Professor Greaves was a short, rotund, elderly gentleman with a cultured drawl, a ring of white hair surrounding a bald pate, and a pair of reading glasses embedded on the tip of his nose. Peering over those glasses, he would often interrupt a disquisition by fixing me with a bemused look and stating, "Now, let's hear from Doctor Funnell [he referred to all his students as 'Doctor') for the Irish perspective on this subject." The resulting dialogue customarily took a variation of the following form:
Dr. Funnell: Why would I have an Irish perspective, Professor?
Prof. Greaves: Why, the surname, Doctor Funnell. Of course, your family is Irish.
Dr. Funnell: I was born and raised in New York.
Prof. Greaves: There are more Irish in New York than Dublin.
Dr. Funnell: That may be, but I'm from upstate, not the city.
Prof. Greaves: The Irish always were a wandering lot. Come now, out with it. Give us the Irish perspective, but only in prose. No poetry or song.
I loved that class.
One of the things I remember clearly was his observation that the power of Irish persuasive ability lay partly in their gift of music and poetry, especially when applied to the subject of rebellion.

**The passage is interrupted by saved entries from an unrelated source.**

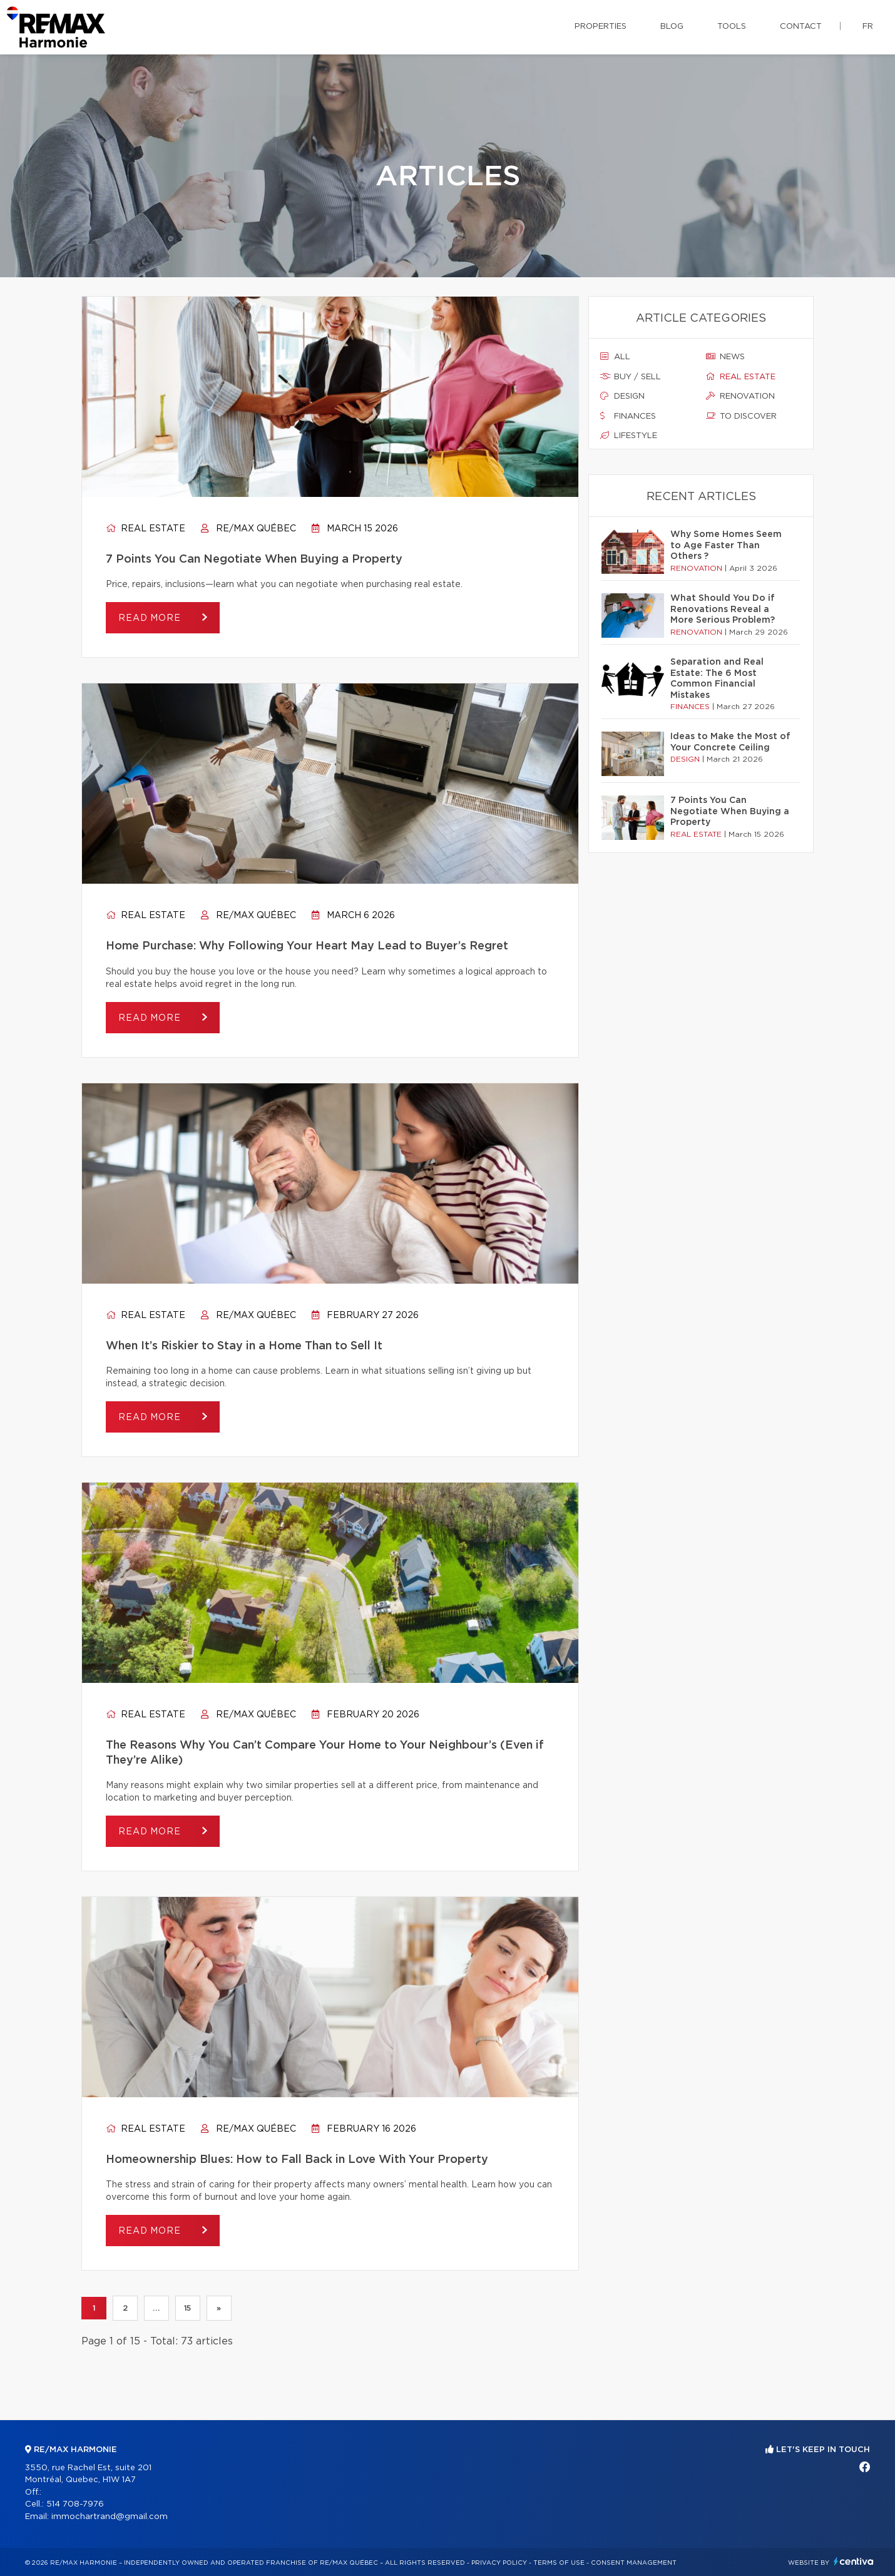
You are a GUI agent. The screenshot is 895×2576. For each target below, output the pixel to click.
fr (867, 27)
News (725, 356)
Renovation (740, 396)
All (615, 356)
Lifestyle (628, 435)
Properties (600, 27)
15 (188, 2308)
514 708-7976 (75, 2504)
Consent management (634, 2563)
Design (622, 396)
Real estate (145, 528)
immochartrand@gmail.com (109, 2517)
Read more (150, 618)
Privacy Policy (499, 2563)
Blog (671, 27)
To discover (741, 416)
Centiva (854, 2561)
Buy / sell (630, 376)
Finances (628, 416)
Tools (731, 27)
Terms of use (559, 2563)
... (156, 2308)
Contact (801, 27)
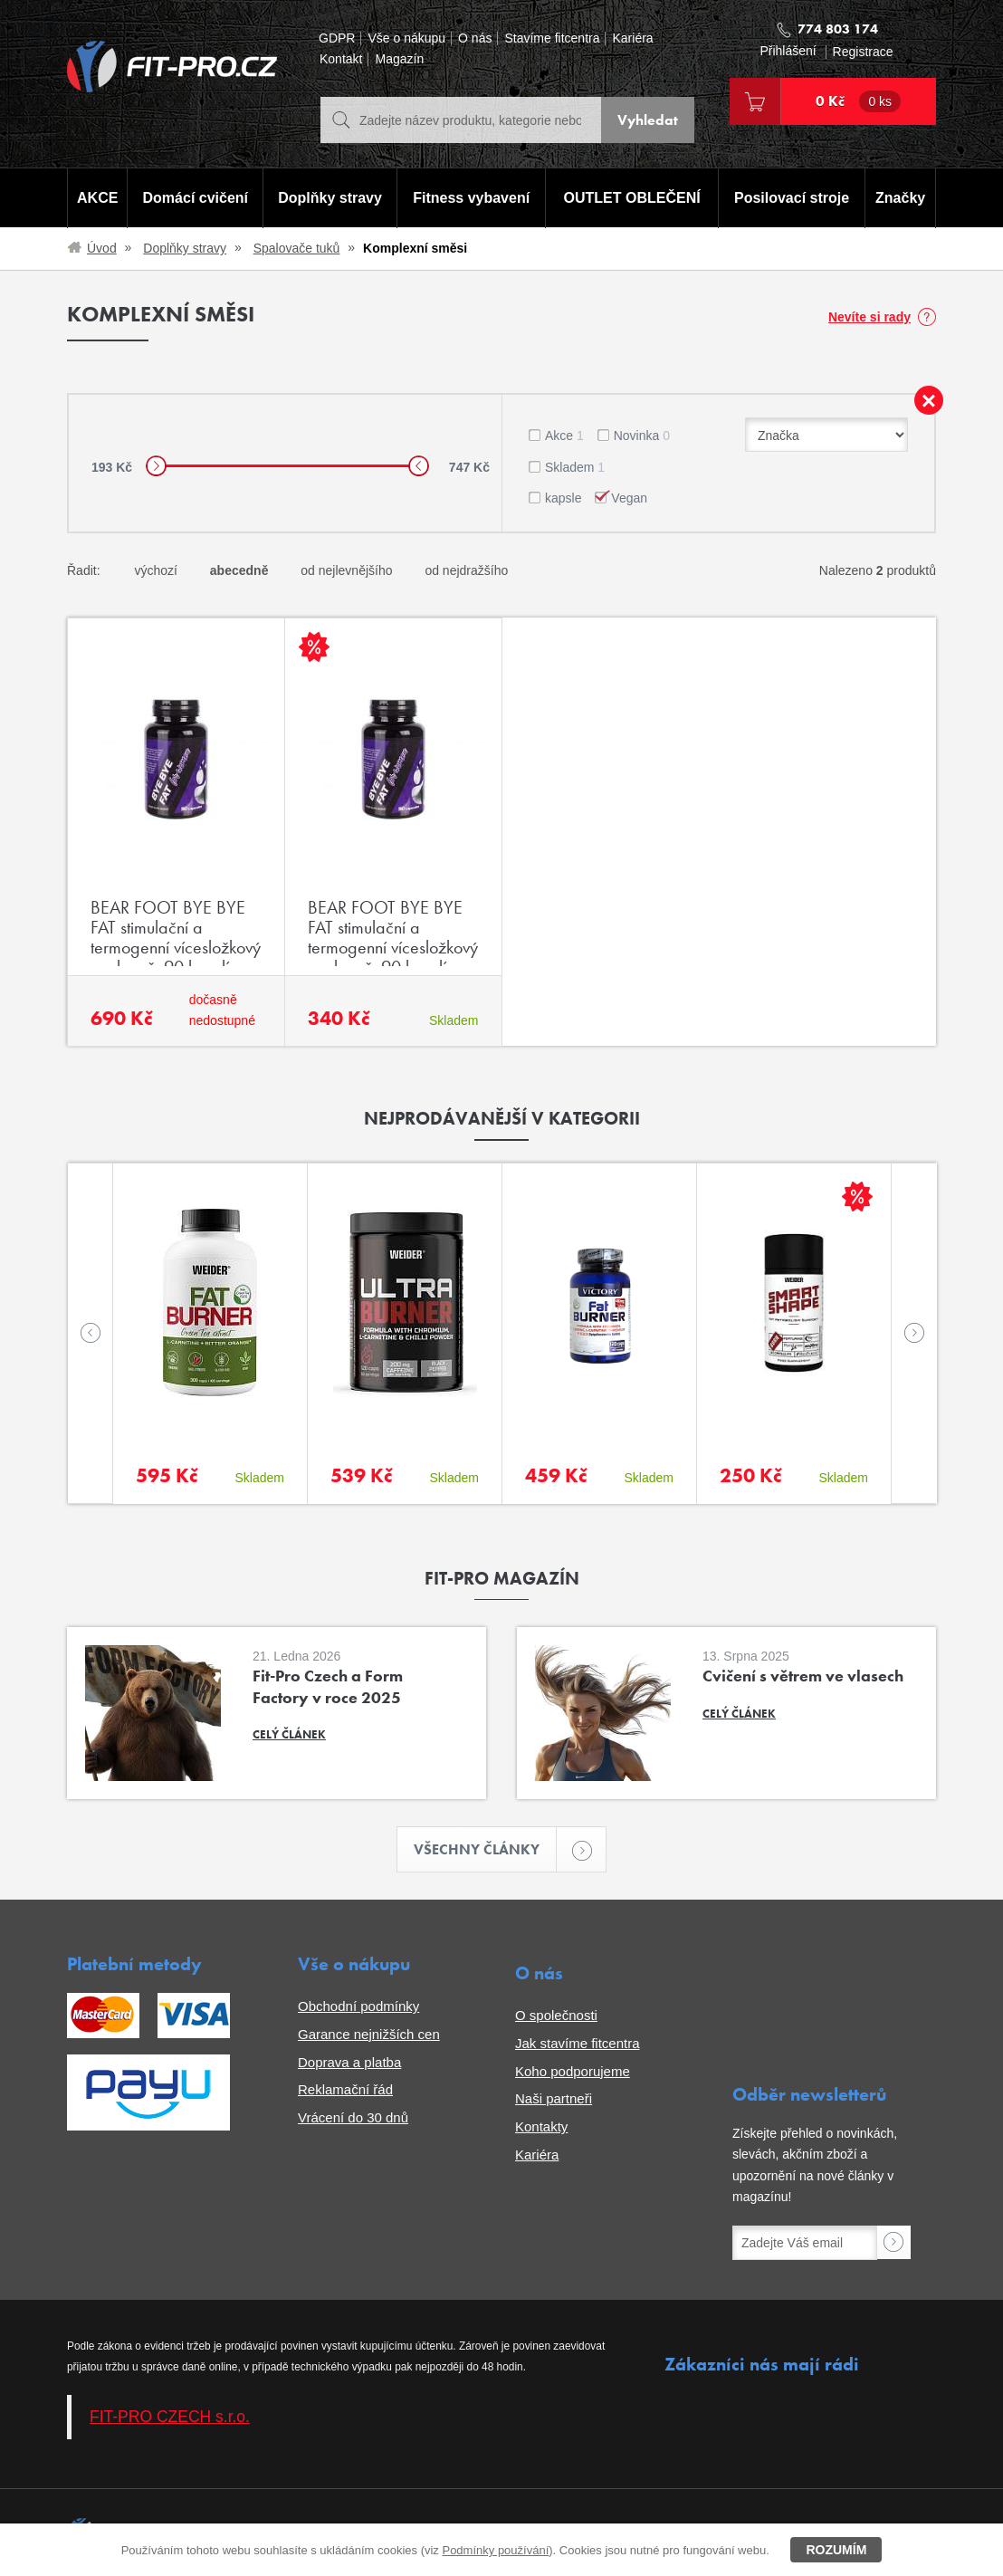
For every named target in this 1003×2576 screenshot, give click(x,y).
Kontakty (541, 2126)
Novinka (642, 435)
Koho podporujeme (572, 2071)
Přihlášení (787, 51)
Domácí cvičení (196, 198)
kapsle (563, 498)
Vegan (629, 498)
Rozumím (836, 2549)
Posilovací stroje (791, 198)
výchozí (155, 570)
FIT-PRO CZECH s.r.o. (170, 2417)
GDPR (337, 38)
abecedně (239, 570)
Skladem (575, 467)
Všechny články (485, 1849)
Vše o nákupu (406, 38)
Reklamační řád (345, 2089)
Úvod (102, 248)
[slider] (156, 465)
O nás (475, 38)
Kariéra (632, 38)
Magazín (399, 59)
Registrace (863, 52)
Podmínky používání (495, 2550)
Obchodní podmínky (358, 2006)
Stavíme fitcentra (551, 38)
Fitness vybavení (471, 198)
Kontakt (341, 59)
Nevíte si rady (869, 317)
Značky (900, 198)
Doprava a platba (349, 2062)
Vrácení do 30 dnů (353, 2117)
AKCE (97, 198)
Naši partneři (553, 2098)
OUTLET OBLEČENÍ (632, 198)
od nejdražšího (466, 570)
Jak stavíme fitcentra (577, 2043)
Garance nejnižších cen (369, 2034)
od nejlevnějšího (346, 570)
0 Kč (858, 101)
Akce (564, 435)
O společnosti (556, 2015)
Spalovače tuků (296, 248)
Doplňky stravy (330, 198)
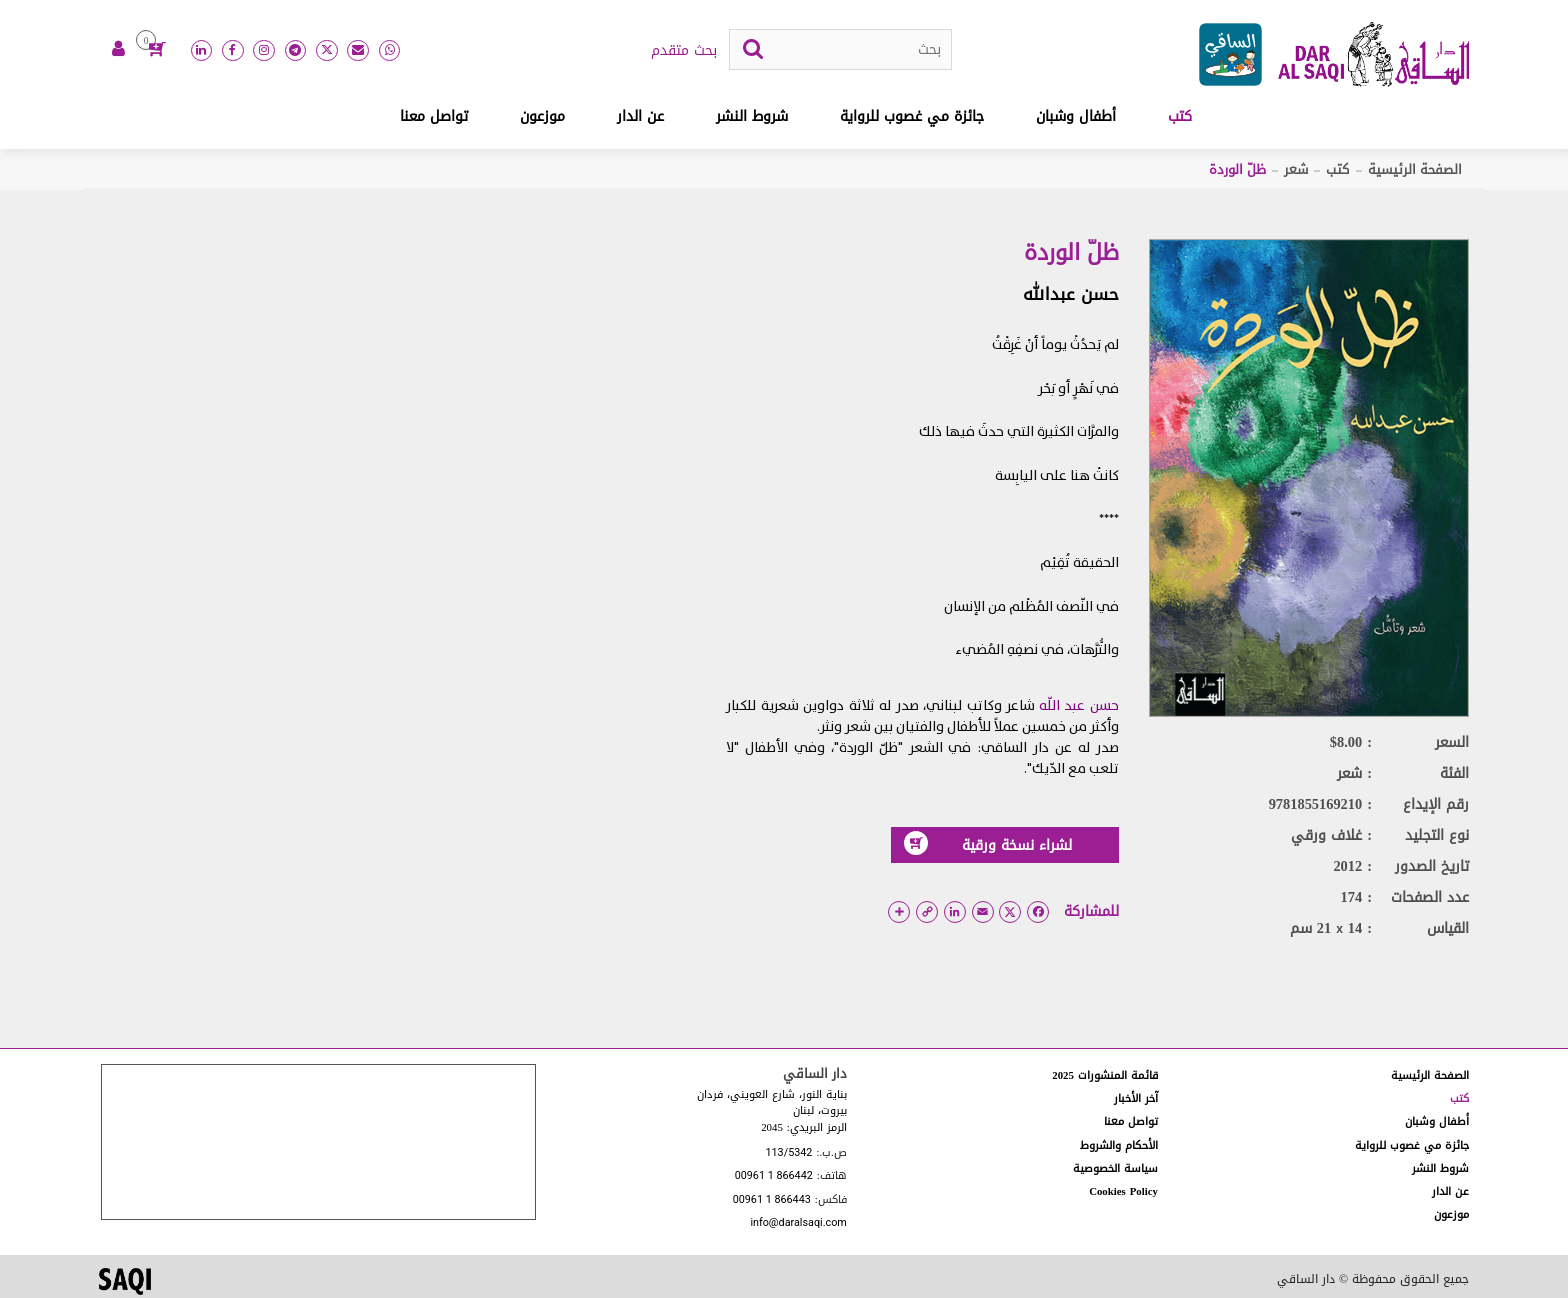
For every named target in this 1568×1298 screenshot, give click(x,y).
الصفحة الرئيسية (1415, 169)
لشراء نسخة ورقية (988, 844)
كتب (1180, 116)
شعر (1296, 169)
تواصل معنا (434, 116)
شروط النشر (752, 116)
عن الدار (640, 116)
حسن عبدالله (1071, 294)
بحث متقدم (684, 51)
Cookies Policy (1123, 1191)
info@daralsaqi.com (798, 1223)
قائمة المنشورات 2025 (1105, 1075)
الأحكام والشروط (1119, 1145)
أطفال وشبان (1076, 116)
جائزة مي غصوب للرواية (912, 116)
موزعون (542, 116)
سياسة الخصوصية (1115, 1168)
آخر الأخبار (1136, 1098)
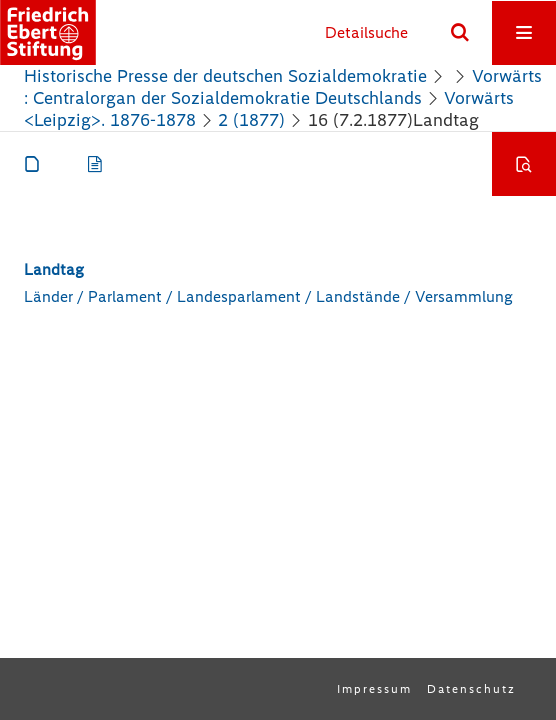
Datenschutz (471, 689)
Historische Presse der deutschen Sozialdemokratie (225, 76)
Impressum (374, 689)
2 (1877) (251, 120)
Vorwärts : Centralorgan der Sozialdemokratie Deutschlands (283, 87)
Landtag (54, 269)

"Why," he said, "I listen to that music and want to grab a gun and shoot my family."
Karan Casey and Michael Mac Goldrick make me feel similarly, only it's not my family I want to shoot.
Not that anyone gives a tinker's damn.
I do .. and I get what you are saying completely. Some days, well most days are emotionally exhausting aren't they?
Posted by: sherry | 07/26/2012 at 07:16 AM
You may well be on the road to healing yourself.